When faced with this sort of question, first let us ask ourselves what you would like to derive. In this case, consider Baye's theorem: $$ P(A\mid B) = \dfrac{P(B\mid A)\cdot P(A)}{P(B)} $$

Next, consider what we know,or from where you want to get there. In our case, we would like to start with the conditional probability states that $ P( A \cap B)=P(A \mid B) \cdot P(B)$.

Now we can start doing what Mario Carneiro called "algebraic manipulations". We will start with the statement of conditional probability and end up with Baye's theorem.

$$ P( A \cap B)=P(A \mid B) \cdot P(B) \Leftrightarrow P(A \mid B)=\frac{P( A \cap B)}{P(B)} $$

Here, all we did was to divide both sides of the equation by $P(B)$. We notice that our equation now has the same form as the Baye's theorem: $P(A \mid B)= \frac {something}{P(B)} $.

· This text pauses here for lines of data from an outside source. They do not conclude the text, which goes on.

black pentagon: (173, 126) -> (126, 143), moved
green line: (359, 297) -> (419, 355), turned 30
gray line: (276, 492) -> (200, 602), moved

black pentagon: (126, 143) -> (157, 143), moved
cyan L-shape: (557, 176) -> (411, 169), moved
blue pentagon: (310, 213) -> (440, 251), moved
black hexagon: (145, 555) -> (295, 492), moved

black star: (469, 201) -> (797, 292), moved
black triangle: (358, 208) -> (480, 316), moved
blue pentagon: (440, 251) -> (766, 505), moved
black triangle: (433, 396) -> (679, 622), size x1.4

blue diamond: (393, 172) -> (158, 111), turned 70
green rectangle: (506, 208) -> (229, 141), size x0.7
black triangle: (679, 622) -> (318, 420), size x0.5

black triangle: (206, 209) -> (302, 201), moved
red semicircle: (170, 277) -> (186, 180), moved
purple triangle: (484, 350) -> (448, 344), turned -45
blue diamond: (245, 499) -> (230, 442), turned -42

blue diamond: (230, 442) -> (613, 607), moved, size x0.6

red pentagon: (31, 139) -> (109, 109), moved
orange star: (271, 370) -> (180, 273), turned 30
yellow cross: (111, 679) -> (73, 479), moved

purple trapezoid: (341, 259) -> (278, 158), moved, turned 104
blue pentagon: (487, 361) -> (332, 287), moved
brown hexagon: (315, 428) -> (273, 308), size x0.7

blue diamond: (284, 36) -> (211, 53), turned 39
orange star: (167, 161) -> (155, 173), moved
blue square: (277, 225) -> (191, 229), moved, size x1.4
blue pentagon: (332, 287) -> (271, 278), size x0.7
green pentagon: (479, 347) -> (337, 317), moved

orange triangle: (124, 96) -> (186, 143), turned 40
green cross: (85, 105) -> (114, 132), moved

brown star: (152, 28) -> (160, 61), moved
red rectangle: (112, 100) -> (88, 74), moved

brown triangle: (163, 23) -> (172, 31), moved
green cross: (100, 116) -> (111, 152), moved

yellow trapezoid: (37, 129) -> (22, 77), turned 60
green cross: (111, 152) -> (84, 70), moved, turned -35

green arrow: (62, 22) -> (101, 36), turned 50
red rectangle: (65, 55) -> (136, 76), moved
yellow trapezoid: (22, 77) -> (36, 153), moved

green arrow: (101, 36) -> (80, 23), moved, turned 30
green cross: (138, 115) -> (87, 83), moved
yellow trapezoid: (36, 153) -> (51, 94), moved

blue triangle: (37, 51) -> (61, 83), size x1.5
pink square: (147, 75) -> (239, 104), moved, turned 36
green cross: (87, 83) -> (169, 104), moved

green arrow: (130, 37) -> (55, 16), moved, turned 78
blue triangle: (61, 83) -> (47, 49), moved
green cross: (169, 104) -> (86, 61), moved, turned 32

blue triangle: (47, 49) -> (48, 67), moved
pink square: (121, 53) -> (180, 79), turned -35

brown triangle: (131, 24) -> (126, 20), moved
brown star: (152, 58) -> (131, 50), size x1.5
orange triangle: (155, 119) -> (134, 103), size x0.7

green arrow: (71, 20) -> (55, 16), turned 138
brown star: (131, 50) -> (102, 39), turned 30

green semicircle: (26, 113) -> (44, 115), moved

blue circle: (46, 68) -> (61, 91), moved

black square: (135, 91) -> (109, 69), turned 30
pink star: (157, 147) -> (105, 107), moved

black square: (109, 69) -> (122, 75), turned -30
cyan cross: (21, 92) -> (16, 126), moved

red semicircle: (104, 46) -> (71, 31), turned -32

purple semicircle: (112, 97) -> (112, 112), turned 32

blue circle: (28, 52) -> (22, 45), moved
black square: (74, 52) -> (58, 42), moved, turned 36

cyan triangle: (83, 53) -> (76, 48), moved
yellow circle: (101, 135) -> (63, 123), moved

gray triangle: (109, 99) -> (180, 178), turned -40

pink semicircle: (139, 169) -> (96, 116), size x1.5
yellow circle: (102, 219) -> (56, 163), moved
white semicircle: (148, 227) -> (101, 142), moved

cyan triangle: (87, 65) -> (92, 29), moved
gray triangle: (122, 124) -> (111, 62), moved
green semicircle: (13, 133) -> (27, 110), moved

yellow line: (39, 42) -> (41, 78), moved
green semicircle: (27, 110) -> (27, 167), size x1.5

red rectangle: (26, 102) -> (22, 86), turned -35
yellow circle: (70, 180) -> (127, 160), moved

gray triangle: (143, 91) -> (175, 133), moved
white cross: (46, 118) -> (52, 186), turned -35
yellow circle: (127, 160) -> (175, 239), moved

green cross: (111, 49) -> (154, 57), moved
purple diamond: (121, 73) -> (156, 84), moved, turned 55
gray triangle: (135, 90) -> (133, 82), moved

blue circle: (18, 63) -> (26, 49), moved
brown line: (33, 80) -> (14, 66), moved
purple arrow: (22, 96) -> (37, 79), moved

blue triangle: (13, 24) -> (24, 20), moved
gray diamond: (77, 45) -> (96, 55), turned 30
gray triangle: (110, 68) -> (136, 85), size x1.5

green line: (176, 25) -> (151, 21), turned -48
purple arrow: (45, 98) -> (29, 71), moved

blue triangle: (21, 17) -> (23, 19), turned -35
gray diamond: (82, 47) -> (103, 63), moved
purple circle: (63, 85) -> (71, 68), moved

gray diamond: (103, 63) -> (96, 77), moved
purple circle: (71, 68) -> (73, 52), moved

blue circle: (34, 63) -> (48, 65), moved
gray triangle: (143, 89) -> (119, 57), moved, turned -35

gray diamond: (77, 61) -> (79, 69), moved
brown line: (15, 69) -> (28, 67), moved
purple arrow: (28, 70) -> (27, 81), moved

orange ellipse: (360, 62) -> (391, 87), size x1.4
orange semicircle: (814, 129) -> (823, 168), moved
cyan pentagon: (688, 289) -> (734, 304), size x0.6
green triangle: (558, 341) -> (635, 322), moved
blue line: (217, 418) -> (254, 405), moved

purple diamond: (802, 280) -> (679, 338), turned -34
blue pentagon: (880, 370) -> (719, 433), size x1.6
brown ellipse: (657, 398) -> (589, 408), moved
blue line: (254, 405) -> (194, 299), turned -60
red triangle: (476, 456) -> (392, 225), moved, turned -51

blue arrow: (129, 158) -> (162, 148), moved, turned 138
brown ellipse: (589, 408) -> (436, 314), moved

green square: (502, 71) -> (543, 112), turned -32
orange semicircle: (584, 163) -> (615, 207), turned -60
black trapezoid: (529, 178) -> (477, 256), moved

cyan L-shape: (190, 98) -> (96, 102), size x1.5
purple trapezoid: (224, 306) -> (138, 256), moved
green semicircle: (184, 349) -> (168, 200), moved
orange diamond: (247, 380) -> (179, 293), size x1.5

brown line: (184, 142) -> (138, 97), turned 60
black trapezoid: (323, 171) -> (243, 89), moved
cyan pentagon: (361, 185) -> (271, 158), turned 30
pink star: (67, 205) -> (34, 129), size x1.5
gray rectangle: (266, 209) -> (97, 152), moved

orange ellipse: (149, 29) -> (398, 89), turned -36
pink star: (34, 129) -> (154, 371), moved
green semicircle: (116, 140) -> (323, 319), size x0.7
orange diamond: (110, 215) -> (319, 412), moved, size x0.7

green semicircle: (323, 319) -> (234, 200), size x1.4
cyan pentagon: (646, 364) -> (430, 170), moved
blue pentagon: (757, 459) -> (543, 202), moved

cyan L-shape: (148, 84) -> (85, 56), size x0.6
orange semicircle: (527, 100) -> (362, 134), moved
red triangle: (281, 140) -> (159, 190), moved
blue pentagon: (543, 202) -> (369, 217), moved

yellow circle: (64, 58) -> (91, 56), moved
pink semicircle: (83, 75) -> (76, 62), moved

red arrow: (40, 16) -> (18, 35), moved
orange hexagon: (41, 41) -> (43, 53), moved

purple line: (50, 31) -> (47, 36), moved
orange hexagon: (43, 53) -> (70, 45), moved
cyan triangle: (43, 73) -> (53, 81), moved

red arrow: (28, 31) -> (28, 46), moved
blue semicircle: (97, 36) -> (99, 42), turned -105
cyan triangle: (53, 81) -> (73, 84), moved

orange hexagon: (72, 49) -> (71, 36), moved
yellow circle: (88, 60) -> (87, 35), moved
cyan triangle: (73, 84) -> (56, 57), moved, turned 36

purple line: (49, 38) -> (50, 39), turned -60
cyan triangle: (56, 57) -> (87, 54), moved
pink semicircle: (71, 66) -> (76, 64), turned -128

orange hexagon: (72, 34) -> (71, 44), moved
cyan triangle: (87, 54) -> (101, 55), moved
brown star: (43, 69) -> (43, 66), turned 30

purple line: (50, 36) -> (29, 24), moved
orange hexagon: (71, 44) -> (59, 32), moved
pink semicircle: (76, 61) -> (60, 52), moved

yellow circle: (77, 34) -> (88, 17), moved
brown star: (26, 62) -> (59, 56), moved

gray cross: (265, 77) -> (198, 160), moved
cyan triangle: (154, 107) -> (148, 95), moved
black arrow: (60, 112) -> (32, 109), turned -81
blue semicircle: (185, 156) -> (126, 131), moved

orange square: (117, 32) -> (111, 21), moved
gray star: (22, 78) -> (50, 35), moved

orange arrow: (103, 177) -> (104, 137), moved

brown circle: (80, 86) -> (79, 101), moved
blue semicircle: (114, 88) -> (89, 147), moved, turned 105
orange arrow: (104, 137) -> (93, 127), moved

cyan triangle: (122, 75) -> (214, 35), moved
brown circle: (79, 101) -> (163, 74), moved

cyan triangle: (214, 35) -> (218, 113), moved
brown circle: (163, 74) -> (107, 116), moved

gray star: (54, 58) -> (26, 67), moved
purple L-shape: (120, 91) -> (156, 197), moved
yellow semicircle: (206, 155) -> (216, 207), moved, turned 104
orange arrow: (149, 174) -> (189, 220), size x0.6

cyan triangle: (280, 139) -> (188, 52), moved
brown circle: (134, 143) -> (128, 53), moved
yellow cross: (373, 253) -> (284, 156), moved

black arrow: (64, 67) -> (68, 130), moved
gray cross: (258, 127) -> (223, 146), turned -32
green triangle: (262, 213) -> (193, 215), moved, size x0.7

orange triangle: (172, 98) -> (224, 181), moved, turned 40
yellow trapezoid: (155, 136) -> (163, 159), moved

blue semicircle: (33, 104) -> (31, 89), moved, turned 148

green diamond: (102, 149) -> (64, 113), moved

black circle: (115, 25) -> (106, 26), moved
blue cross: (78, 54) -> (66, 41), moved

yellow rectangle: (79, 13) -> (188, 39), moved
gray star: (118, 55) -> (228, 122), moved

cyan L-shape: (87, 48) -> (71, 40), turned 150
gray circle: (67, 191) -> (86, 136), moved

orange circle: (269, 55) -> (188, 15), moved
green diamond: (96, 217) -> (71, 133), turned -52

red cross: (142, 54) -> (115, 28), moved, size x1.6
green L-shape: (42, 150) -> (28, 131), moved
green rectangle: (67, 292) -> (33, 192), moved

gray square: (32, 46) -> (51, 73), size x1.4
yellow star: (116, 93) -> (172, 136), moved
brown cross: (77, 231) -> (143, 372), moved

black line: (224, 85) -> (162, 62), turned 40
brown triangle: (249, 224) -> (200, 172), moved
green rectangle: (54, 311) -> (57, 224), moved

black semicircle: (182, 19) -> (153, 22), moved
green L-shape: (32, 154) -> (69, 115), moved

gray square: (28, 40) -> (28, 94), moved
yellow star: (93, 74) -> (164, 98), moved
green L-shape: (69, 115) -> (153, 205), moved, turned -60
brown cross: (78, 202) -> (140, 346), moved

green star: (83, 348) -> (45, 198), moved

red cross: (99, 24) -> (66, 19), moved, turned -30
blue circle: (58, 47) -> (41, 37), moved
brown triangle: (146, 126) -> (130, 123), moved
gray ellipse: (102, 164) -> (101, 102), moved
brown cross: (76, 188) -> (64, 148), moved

With a little insight, we notice that the top term of the Baye's theorem, that is $P(B \mid A)P(A)$, is equal to $P(B \cap A)$.

This is where the commutativity the Graham evoked comes into play. It means that $P(A \cap B)=P(B \cap A)$. Therefor, we can replace the top term in our work in progress and we obtain: $P(A \mid B)=\frac{P(B\cap A)}{P(B)}$. We then expand the new top term and we end up with our (well, Baye's) theorem: since $P(B \cap A)=P(B\mid A) \cdot P(A)$, we replace $P(B\mid A)$ and we get... $$P(A \mid B)=\frac{P(B \mid A) \cdot P(A)}{P(B)}$$